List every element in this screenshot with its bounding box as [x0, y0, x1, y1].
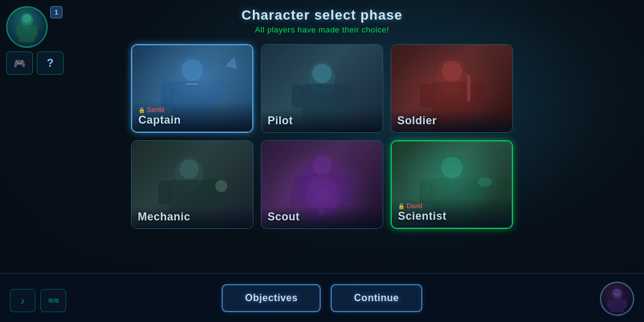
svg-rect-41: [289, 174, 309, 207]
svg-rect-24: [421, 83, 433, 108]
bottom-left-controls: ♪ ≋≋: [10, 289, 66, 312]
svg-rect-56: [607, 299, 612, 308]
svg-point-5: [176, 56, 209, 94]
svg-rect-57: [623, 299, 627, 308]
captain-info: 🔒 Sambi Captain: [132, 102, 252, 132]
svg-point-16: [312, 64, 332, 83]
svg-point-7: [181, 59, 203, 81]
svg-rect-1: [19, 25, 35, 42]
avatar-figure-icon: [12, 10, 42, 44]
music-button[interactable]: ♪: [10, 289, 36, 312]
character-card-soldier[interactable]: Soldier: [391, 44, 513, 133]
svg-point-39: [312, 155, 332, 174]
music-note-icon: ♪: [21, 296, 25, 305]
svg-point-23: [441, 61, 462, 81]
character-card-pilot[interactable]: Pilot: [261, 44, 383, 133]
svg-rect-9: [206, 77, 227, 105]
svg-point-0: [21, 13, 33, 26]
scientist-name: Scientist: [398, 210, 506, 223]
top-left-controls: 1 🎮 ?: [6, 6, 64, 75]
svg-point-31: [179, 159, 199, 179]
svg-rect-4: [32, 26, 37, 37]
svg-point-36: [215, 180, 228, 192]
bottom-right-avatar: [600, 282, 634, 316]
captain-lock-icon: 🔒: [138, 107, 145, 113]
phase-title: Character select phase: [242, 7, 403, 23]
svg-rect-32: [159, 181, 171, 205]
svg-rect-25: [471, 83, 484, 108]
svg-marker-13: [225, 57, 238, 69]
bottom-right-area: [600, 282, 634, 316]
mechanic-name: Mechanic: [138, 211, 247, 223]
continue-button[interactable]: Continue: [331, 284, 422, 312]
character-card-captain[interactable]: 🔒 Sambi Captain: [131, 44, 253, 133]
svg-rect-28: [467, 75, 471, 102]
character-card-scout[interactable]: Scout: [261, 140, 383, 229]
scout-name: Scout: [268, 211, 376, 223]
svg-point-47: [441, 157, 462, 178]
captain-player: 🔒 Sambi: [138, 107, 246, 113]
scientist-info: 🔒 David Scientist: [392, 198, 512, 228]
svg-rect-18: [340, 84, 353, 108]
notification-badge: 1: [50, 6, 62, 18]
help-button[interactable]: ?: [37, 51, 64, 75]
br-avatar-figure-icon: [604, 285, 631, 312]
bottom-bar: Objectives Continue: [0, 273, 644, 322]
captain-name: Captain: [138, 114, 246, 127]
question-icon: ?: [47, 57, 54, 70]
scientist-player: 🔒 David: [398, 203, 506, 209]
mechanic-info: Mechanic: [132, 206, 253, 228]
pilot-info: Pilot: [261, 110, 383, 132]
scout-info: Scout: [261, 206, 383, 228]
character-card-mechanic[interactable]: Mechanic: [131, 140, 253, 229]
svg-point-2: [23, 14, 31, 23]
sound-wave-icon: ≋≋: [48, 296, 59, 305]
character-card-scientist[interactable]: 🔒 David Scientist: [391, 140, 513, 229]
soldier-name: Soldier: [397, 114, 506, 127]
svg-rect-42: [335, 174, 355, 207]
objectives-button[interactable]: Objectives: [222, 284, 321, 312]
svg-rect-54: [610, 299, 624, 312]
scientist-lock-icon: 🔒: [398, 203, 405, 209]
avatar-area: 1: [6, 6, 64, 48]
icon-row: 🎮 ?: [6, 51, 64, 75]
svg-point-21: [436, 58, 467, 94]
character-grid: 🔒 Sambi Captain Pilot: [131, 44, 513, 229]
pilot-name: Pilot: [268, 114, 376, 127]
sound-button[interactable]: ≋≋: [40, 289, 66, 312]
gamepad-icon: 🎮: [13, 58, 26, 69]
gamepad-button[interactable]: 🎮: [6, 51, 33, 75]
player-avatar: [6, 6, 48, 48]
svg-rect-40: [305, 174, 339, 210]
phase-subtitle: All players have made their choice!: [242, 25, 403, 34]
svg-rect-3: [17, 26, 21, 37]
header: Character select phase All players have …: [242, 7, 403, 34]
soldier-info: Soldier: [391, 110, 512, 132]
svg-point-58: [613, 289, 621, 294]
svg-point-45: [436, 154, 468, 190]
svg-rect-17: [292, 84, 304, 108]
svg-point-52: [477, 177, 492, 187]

==================================================

Action item: If a line in the entries above contains the word "area", count it, and give only the final number.

Solution for this exercise: 2